The figures well exceeded analysts’ expectations, with those pooled by Bloomberg forecasting 4.8 percent.
“The national economy continued the good momentum of a rebound,” the NBS said, calling it a “good start”.
The GDP data remains a key insight into the health of China’s economy, despite being eminently political.
Tuesday’s figures “beat the market expectation by a wide margin”, Dan Wang, chief economist at Hang Seng Bank China, told AFP.
“Consumption and housing investment (were) the main drag, while manufacturing and infrastructure were the main engines,” she said.
It reflects “the fundamental policy shift from a focus on (the) consumer market and service sector to… industrial growth”.
But woes in the property market remained a millstone for the economy as home prices continued to fall and top developers including Country Garden and Vanke sent out distress signals over their profits and challenges paying off debt.
Reflecting those difficulties, last month also saw a fall in property prices in China’s major cities, data showed.
And the International Monetary Fund (IMF) warned on Tuesday that the country’s “troubled” property sector posed an obstacle to recovery for the world’s second-largest economy.
“In China, without a comprehensive response to the troubled property sector, growth could falter, hurting trading partners,” the IMF said in its World Economic Outlook report.
“Domestic demand will remain lackluster for some time unless strong measures and reforms address the root cause,” the IMF wrote, saying that “credit booms and busts never resolve themselves quickly, and this one is no exception.”
Fears about a return to deflation are also looming.
Derek Scissors, a senior fellow at the American Enterprise Institute (AEI), warned that “the good news ends” with the real GDP figure, which is adjusted to take into account inflation.
“Deflation is evident in GDP and in producer prices,” he said, adding that “benchmark indicator retail sales were slower than last year at this time.”
“There are two reads on the full set of figures: China’s surprising real GDP growth is unsustainable or China’s surprising real GDP growth is fake.”
Growth still sluggish
Some sectors are doing well, notably services, as customers return to restaurants, travel internally and visit tourist spots.
However, both retail sales — the main indicator of household spending — and industrial output slumped last month, officials said.

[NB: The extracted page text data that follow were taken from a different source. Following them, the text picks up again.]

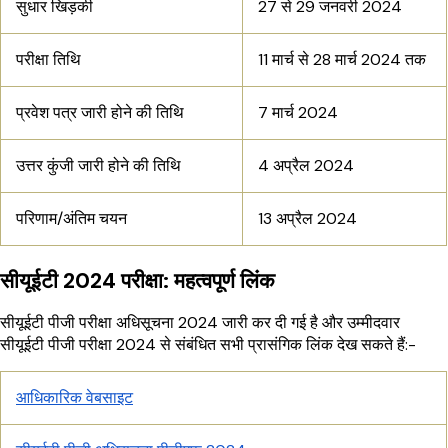
सुधार खिड़की
27 से 29 जनवरी 2024
परीक्षा तिथि
11 मार्च से 28 मार्च 2024 तक
प्रवेश पत्र जारी होने की तिथि
7 मार्च 2024
उत्तर कुंजी जारी होने की तिथि
4 अप्रैल 2024
परिणाम/अंतिम चयन
13 अप्रैल 2024
सीयूईटी 2024 परीक्षा: महत्वपूर्ण लिंक
सीयूईटी पीजी परीक्षा अधिसूचना 2024 जारी कर दी गई है और उम्मीदवार
सीयूईटी पीजी परीक्षा 2024 से संबंधित सभी प्रासंगिक लिंक देख सकते हैं:-
आधिकारिक वेबसाइट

Retail sales grew just 3.1 percent on-year, down from 5.5 percent in the first two months of 2024, while industrial production rose 4.5 percent, compared with seven percent in January-February.
The unemployment rate fell in March to 5.2 percent, from 5.3 in February.
That figure, however, paints an incomplete picture as it only includes workers in cities, effectively excluding millions of migrant labourers from rural areas who are particularly vulnerable to the downturn and whose situation has been exacerbated by the housing crisis.
The latest figures follow last week’s report showing exports and imports sinking.
Ratings agency Fitch last week downgraded the country’s sovereign credit outlook to negative, warning of “increasing risks to China’s public finance outlook” as it contends with more “uncertain economic prospects”.
Policymakers have announced a series of targeted measures as well as the issuance of billions of dollars in sovereign bonds to boost infrastructure spending and spur consumption.
But analysts say much more needs to be done in the form of a “bazooka” stimulus.
Beijing insisted on Tuesday that state efforts to boost growth were “producing effects”.
And Zhiwei Zhang, president and chief economist at Pinpoint Asset Management, said in a note that “strong first-quarter growth will make the government comfortable with the current policy stance”.
Growth is particularly hampered by sluggish confidence among households and businesses in the context of this economic uncertainty, which is hammering consumption.
“Weakness in consumer confidence and (the) real-estate sector remained a challenge,” Chaoping Zhu, a Global Market Strategist at JP Morgan Asset Management, said.
“More proactive policy support is necessary to boost consumer expectation and demand,” he added.